Since scores have a built-in interpretation, they seem like they could be openEHR Evaluations, i.e. the same general category as diagnoses and other kinds of assessments. However, there is a difference. The general category of ‘assessment’ (including diagnosis) is intended for assessments that are understood as true for some time (often permanently, as in the case of a Dx for CF or diabetes type I). Even a diagnosis of severe strep throat remains true for a few days until the penicillin has kicked in.

I would argue that many scores provide more a real-time interpretation of the patient situation rather than a stable assessment of underlying disease or other process.
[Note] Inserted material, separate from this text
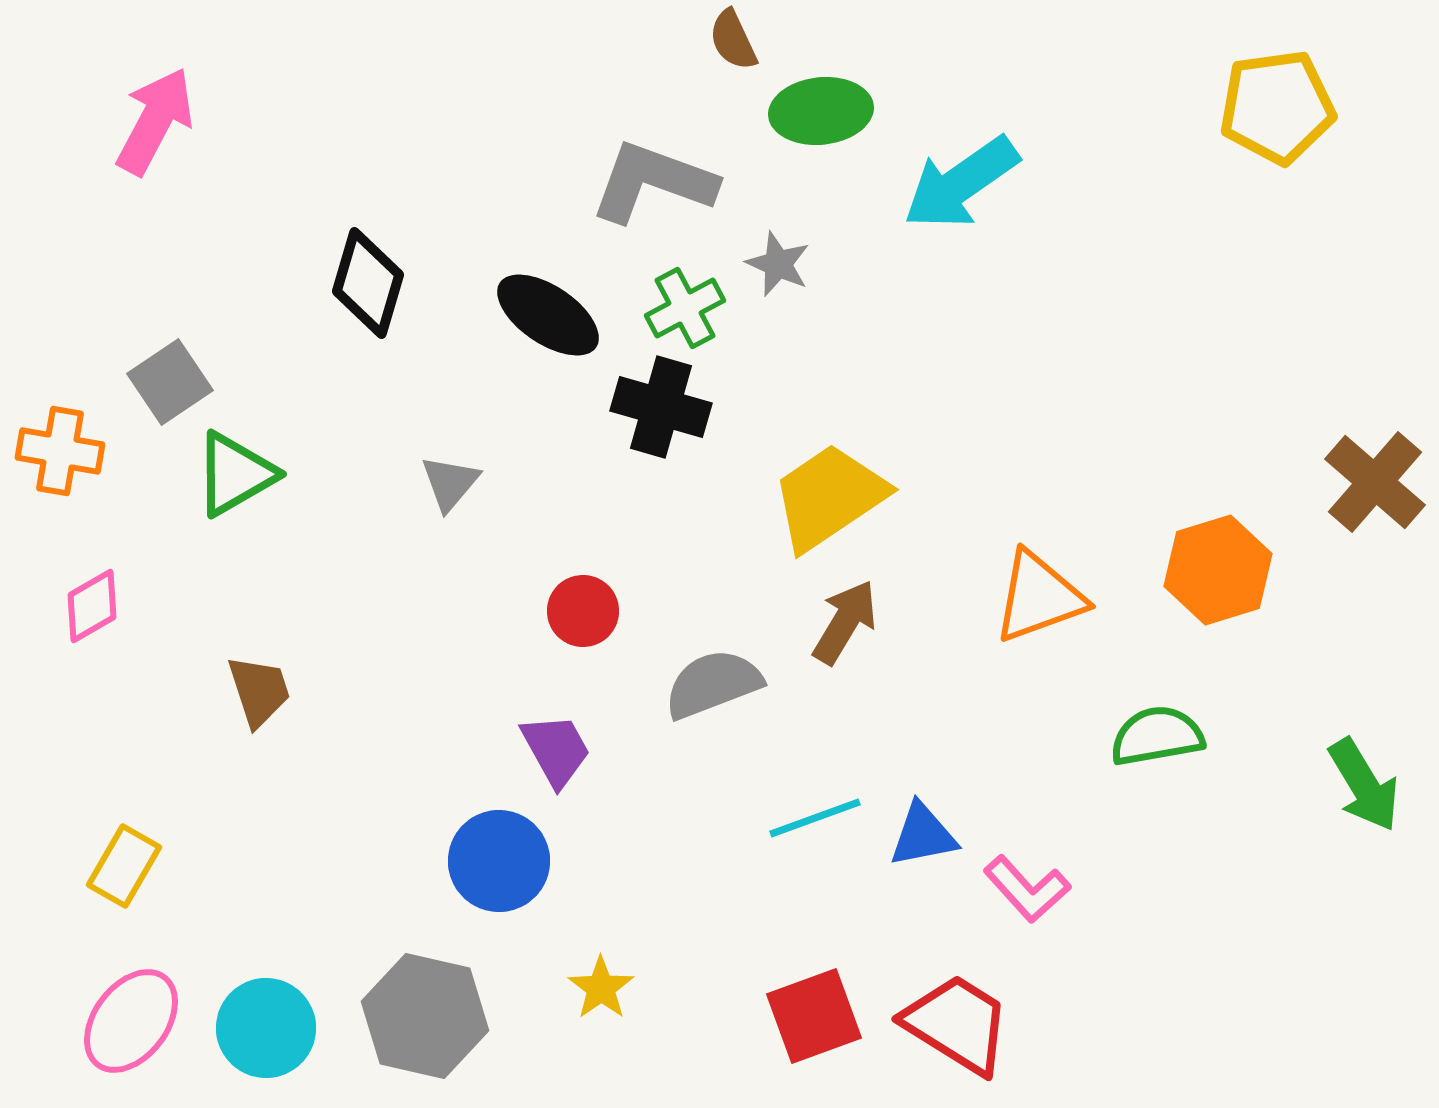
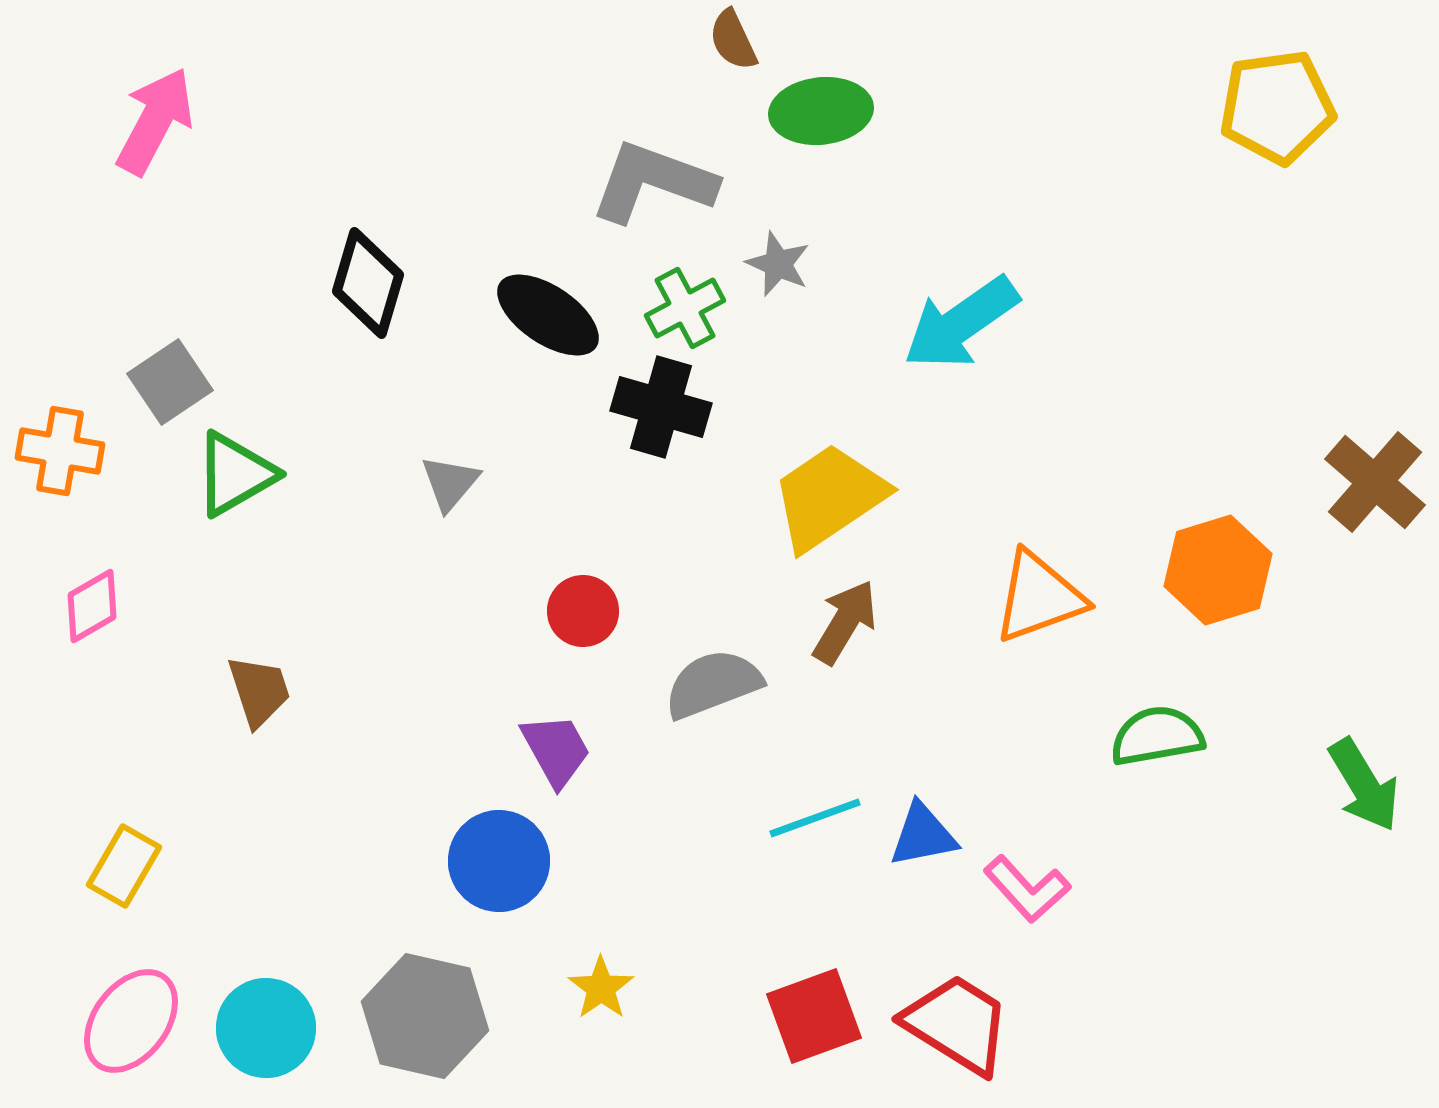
cyan arrow: moved 140 px down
They mostly convert underlying patient observables to a severity number, i.e. they provide an immediate interpretation of the significance of what is being observed.
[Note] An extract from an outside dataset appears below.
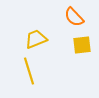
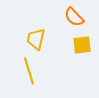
yellow trapezoid: rotated 55 degrees counterclockwise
I would argue that this isn’t the same thing as a diagnosis of underlying causal process. An Apgar of 5 doesn’t tell you what is wrong with the newborn, only that something is wrong right now. In some cases, the situation can be sorted quickly with a simple intervention, and the baby goes back to being ‘healthy’. A low GCS doesn’t tell you anything about what’s going on with the patient, only that it is probably urgent.
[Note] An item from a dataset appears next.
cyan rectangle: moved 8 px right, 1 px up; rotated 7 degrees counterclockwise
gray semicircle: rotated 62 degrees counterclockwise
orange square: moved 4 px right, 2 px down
This is an argument as to why scores generally should not be Evaluations.

On the other hand, most scores are time-linked. You have to keep doing them to get the current interpretation. Barthel is an example - it might be good this month, and bad next month.

By that argument, scores should mostly be Observations. Nearly all scores in CKM are in fact Observations, so either the authors agree with the above, or have other reasons.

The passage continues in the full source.